The human part of machine learning forecasts

Jun 16, 2024

I’ve seen a few videos showing a robot making a burger (here’s one of RoboBurger for example). It seems pretty impressive that a machine can create a fresh burger. However, one thing seems missing in those videos. How do the ingredients get there? That part is kind of ignored.  Of course no ingredients means no burgers. It is what happens before the robot assembles the burger which is the most important step. A farmer has spent years raising a cow. Another farmer has grown tomatos for the ketchup. Another farmer has grown wheat for the flour in the bun and so on. The “robot” bit is the culmination of a massive amount of human effort.

When it comes to financial markets, it’s often what you don’t see which is most important too! Machine learning is creating a buzz in many places including financial markets, in particular models like ChatGPT, which work with text. Whilst these can be incredibly useful for financial markets, ultimately, what most folks are doing in financial markets boils down to forecasting time series (is a stock going up? is inflation going down? etc.). We can still use machine learning for time series forecasting, but typically we need to use different sorts of models when we do a regression, as opposed to ChatGPT.

Turnleaf Analytics, which I cofounded with Alexander Denev is built around using machine learning to forecast economic variables. What have we learnt from this about forecasting using machine learning? Machine learning allows us to squeeze more out of complex datasets, where simpler models aren’t as effective. However, in order to do the modelling effectively, requires a lot of human effort for research. It can be tempting to simply do a “horse race” of many different machine learning models and just pick the best one. In practice, you need to understand the particular forecasting problem in a lot of detail.
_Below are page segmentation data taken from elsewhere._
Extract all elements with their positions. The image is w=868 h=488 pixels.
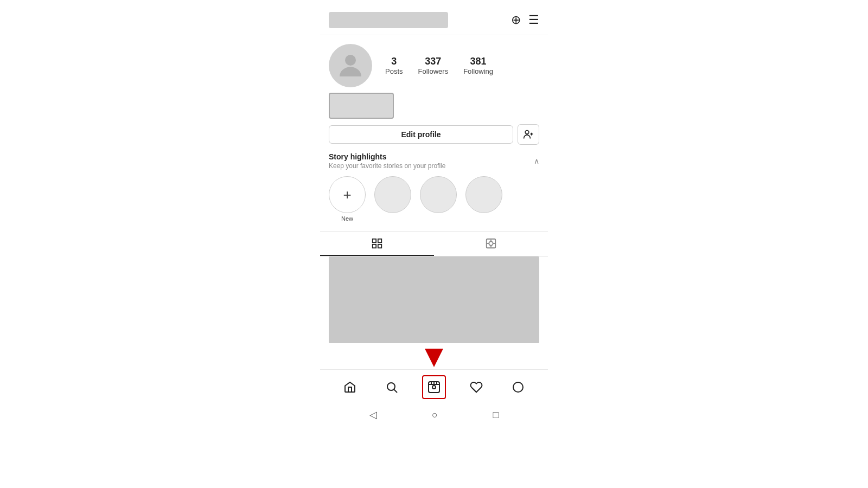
- following-stat[interactable]: 381 Following: [463, 56, 493, 76]
- svg-rect-5: [378, 239, 381, 242]
- svg-point-17: [432, 386, 436, 389]
- svg-line-15: [394, 390, 398, 393]
- highlight-item-3[interactable]: [465, 176, 502, 213]
- arrow-container: [320, 349, 548, 367]
- menu-icon[interactable]: ☰: [528, 13, 539, 27]
- svg-point-1: [525, 131, 529, 134]
- edit-profile-button[interactable]: Edit profile: [329, 125, 513, 144]
- new-highlight-item[interactable]: + New: [329, 176, 366, 222]
- svg-point-22: [513, 382, 523, 392]
- highlight-item-1[interactable]: [374, 176, 411, 213]
- phone-container: ⊕ ☰ 3 Posts 337: [320, 5, 548, 472]
- stats-container: 3 Posts 337 Followers 381 Following: [385, 56, 493, 76]
- username-placeholder: [329, 12, 448, 28]
- heart-icon: [470, 381, 483, 394]
- svg-point-0: [345, 55, 356, 66]
- nav-profile[interactable]: [506, 375, 530, 399]
- followers-count: 337: [425, 56, 441, 68]
- story-highlights-section: Story highlights Keep your favorite stor…: [320, 152, 548, 222]
- home-icon: [343, 381, 356, 394]
- followers-stat[interactable]: 337 Followers: [418, 56, 449, 76]
- highlight-circle-3[interactable]: [465, 176, 502, 213]
- buttons-row: Edit profile: [329, 124, 539, 145]
- avatar-svg: [334, 49, 367, 82]
- android-bar: ◁ ○ □: [320, 404, 548, 425]
- chevron-up-icon[interactable]: ∧: [534, 157, 539, 165]
- highlight-item-2[interactable]: [420, 176, 457, 213]
- nav-reels[interactable]: [422, 375, 446, 399]
- highlight-circle-2[interactable]: [420, 176, 457, 213]
- tab-grid[interactable]: [320, 232, 434, 256]
- highlight-circle-1[interactable]: [374, 176, 411, 213]
- tag-icon: [485, 237, 497, 249]
- add-person-icon: [523, 129, 534, 140]
- following-count: 381: [470, 56, 487, 68]
- svg-rect-7: [378, 245, 381, 248]
- svg-rect-6: [373, 245, 376, 248]
- nav-search[interactable]: [380, 375, 404, 399]
- reels-icon: [427, 381, 441, 394]
- profile-header: 3 Posts 337 Followers 381 Following: [329, 44, 539, 87]
- add-person-button[interactable]: [518, 124, 539, 145]
- plus-icon: +: [343, 187, 351, 203]
- story-highlights-subtitle: Keep your favorite stories on your profi…: [329, 162, 445, 170]
- content-grid: [329, 256, 539, 343]
- avatar[interactable]: [329, 44, 372, 87]
- add-icon[interactable]: ⊕: [511, 13, 521, 27]
- highlights-row: + New: [329, 176, 539, 222]
- posts-label: Posts: [385, 67, 403, 75]
- followers-label: Followers: [418, 67, 449, 75]
- top-bar: ⊕ ☰: [320, 5, 548, 35]
- following-label: Following: [463, 67, 493, 75]
- story-highlights-header: Story highlights Keep your favorite stor…: [329, 152, 539, 170]
- name-bio-placeholder: [329, 93, 394, 119]
- story-highlights-title: Story highlights: [329, 152, 445, 161]
- search-icon: [385, 381, 398, 394]
- android-recent[interactable]: □: [493, 409, 499, 421]
- android-home[interactable]: ○: [432, 409, 438, 421]
- tabs-row: [320, 232, 548, 256]
- nav-home[interactable]: [338, 375, 362, 399]
- nav-activity[interactable]: [464, 375, 488, 399]
- new-highlight-circle[interactable]: +: [329, 176, 366, 213]
- android-back[interactable]: ◁: [369, 409, 377, 421]
- grid-icon: [371, 237, 383, 249]
- posts-stat[interactable]: 3 Posts: [385, 56, 403, 76]
- red-arrow-icon: [425, 349, 443, 367]
- top-bar-icons: ⊕ ☰: [511, 13, 539, 27]
- svg-point-14: [387, 383, 395, 390]
- profile-section: 3 Posts 337 Followers 381 Following Edit…: [320, 35, 548, 145]
- svg-rect-4: [373, 239, 376, 242]
- svg-point-9: [489, 241, 493, 245]
- avatar-person: [329, 44, 372, 87]
- profile-icon: [512, 381, 525, 394]
- story-highlights-titles: Story highlights Keep your favorite stor…: [329, 152, 445, 170]
- new-highlight-label: New: [341, 215, 353, 222]
- bottom-nav: [320, 369, 548, 404]
- red-arrow-group: [425, 349, 443, 367]
- tab-tagged[interactable]: [434, 232, 548, 256]
- posts-count: 3: [391, 56, 397, 68]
Forecasting inflation is different to many other types of forecasting, whether it is inventory changes, market prices etc.

If you can understand the particular nuances of your particular problem it can help greatly. Feature engineering is a big part of solving the problem. In some areas, feature engineering has been automated, such as computer vision through the use of deep learning. However, in that problem there is a lot of data which can feed data hungry models like CNNs. If you are forecasting inflation you have a lot less data (yes, you can probably find a lot of variables, but you are restricted to monthly observations).

You also need the right data to train your models. The datasets you will use are also very different depending on your domain. Often the incremental performance improvement comes from adding additional datasets which are not readily accessible and not as obvious (ie. alternative datasets). After all, there’s a reason all the top hedge funds have teams of data strategists scouring the world for alternative data, to augment their existing traditional dataset. We also need to be able to clean the data effectively too, before it goes anywhere near a regression model.

It is tempting to think that we forecasting can be automated, if we use machine learning. Maybe there will be more effective AutoML tools for forecasting time series in the future. However, at this stage, it require a huge human effort to create effective models to forecast time series. Short cuts sound attractive, but ultimately our observation has been that the most important part of the forecast is having a team of very smart data scientists, who are specialists in the particular problem you are solving (which in our case is forecasting inflation). Once you have created a model, you need to continually research it, to improve it and also to find new data.